When it comes to business disruptions, the adage is only the paranoid survive. Which of course leads one to ponder: when it comes to disaster recovery, are we covered?
That’s the question tackled by a recent webinar hosted by ITWC and sponsored by Rogers. Hosted by ITWC CIO Jim Love, the webinar offered a deep dive on disaster recovery and offered tips and advice for IT professionals to ensure they have a solid plan in place developed hand in hand with line of business leaders. (Click here for the complete webinar replay)
While disaster recovery is the commonly used term in the industry, Love said he actually prefers the term business resumption. What’s really important isn’t just getting the servers back up and the computers back on, but getting employees back to work and business being conducted once more. That goes beyond technology, and beyond just the IT department.
“The difference between disaster recovery and business resumption is in the little details,” said Love.
The importance of business resumption is underscored when you consider just how long your business can last, and how long your customers will wait, if you’re not up and operating. A 2012 study by the Business Continuity Institute found that 74 per cent of organizations view unplanned IT and telecom outages as the top threat to their business.
And when asked how much downtime their business could sustain, most respondents – 40 per cent – said just one to two days. And 22 per cent could only last hours. Customers aren’t going to be patient.
“Customers just won’t wait that long. It’s that simple. Even those polite old Canadian customers aren’t going to take what they did in the past,” said Love. “Someone is just a click away from taking that customer from you, and someone is already spending lots of money trying to bring them over. A disaster creates that opportunity.”
Even if you’re only down for minutes, Love said customers will leave you, and in a social media world they’re not afraid to let everyone know. So it’s not really how long you can survive an outage, but how long customers will wait. It’s those questions that should inform your business resumption planning.
We can now put a cost on downtime. An Aberdeen Group study pegged the cost of downtime at $700,000 per hour for large companies, and even small companies lost over $8,000 per hour they were down. When you’re trying to get buy-in from the business for disaster recovery planning, helping them understand the cost of downtime is the first step.
“People are optimistic by nature and we suck at risk assessment,” said Love. “Our minds just don’t work well around risk assessment and problems down the road.”

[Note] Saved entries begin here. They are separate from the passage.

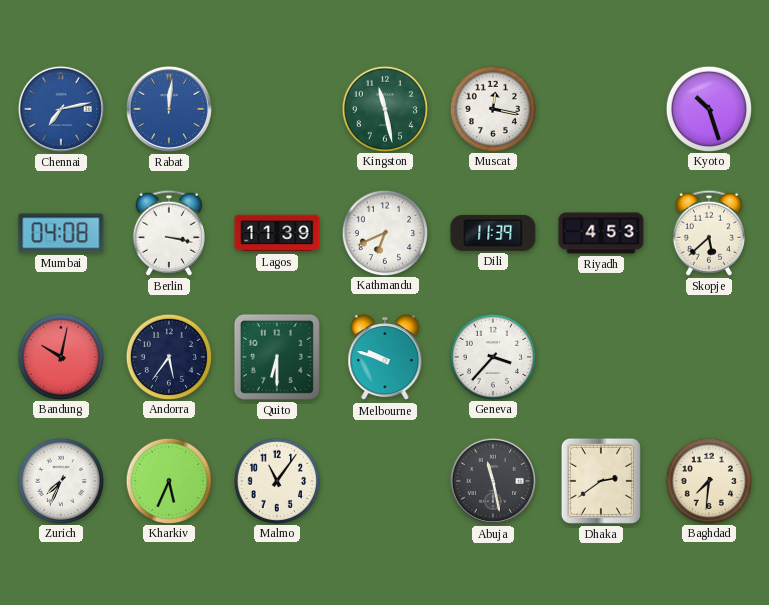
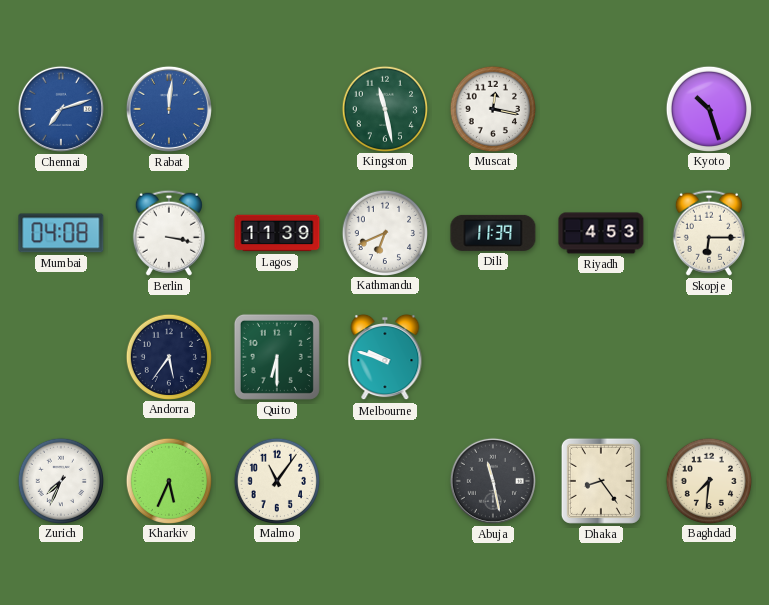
Chennai: 7:13 -> 7:12
Skopje: 5:38 -> 6:15
Bandung: 10:02 -> none
Geneva: 3:37 -> none
Dhaka: 2:39 -> 8:24
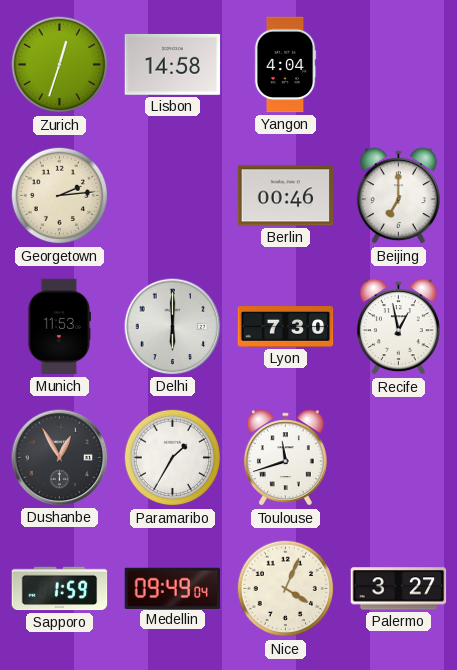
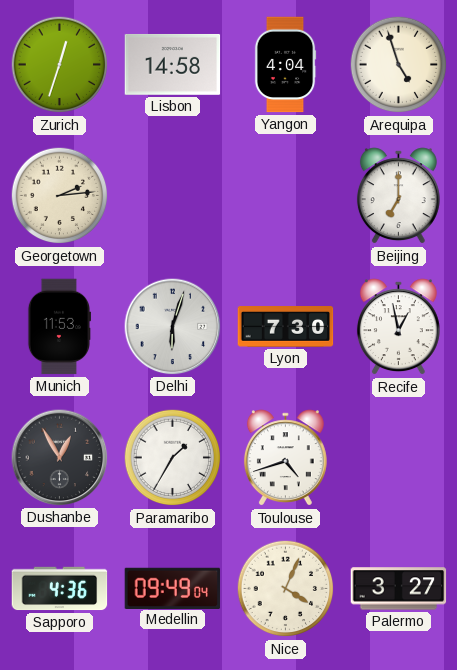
Arequipa: none -> 4:57
Berlin: 00:46 -> none
Delhi: 6:00 -> 6:03
Toulouse: 11:42 -> 4:42
Sapporo: 1:59 -> 4:36
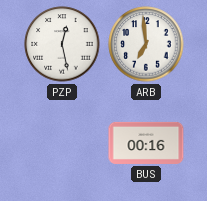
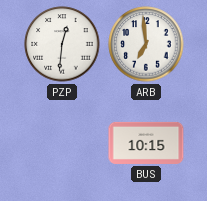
PZP: 12:28 -> 12:31
BUS: 00:16 -> 10:15
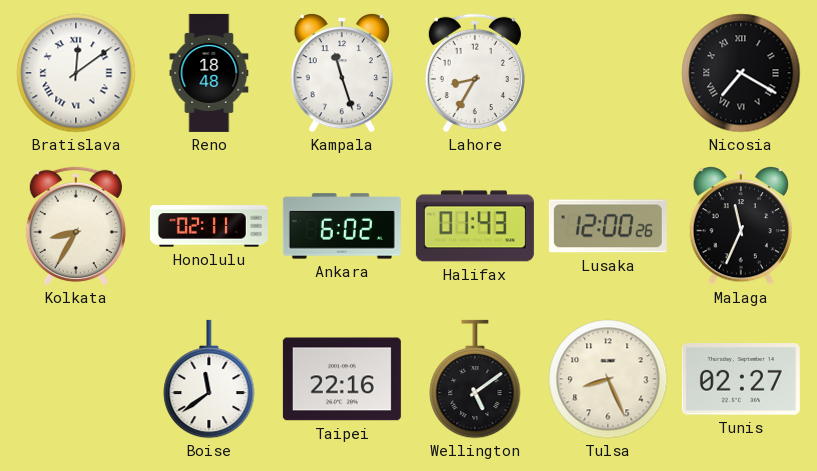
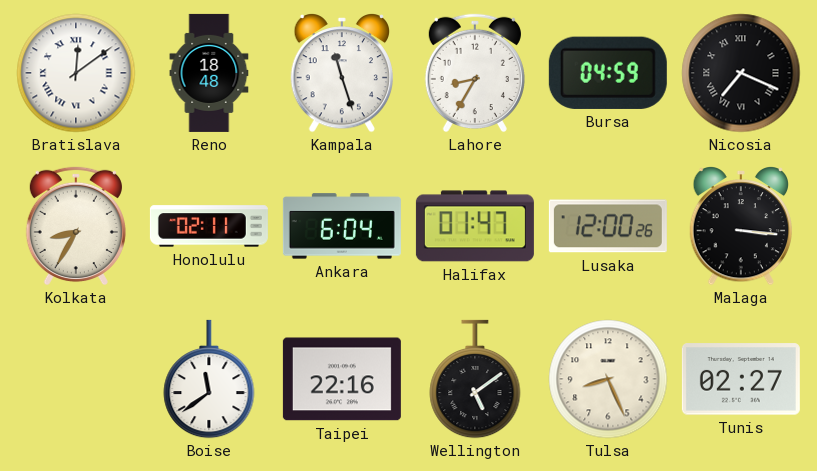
Bursa: none -> 04:59
Nicosia: 7:20 -> 7:19
Ankara: 6:02 -> 6:04
Halifax: 01:43 -> 01:47
Malaga: 11:34 -> 3:16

The list of what could go wrong is a long one, from extreme weather and geological disasters to cyber-attacks, vandalism and even human error. In Canada alone, we’ve seen the forest fires this year in Western Canada cause business disruption, and the Toronto ice storm in 2013 is still fresh in the minds of many.
And it does seem to be on the agenda for CIOs. When asked their top spending priorities for the year ahead, 49 per cent of technology leaders had disaster recovery as a priority, and 59 per cent cited the broader category of risk, compliance and security.
“If you’re a CIO and this isn’t on your list you need to ask why not,” said Love. “If you think it’s handled and you don’t have hard data to prove it, you’re taking a pretty big risk.”
What’s in a plan?
A disaster recovery plan focuses on protecting and recovering the technology stack and is driven by three key metrics: the recovery time objective (RTO), recovery point objective (RPO) and business impact analysis (BIA). RPO is the answer to the question how much data is at risk, and RTO is when you want to recover.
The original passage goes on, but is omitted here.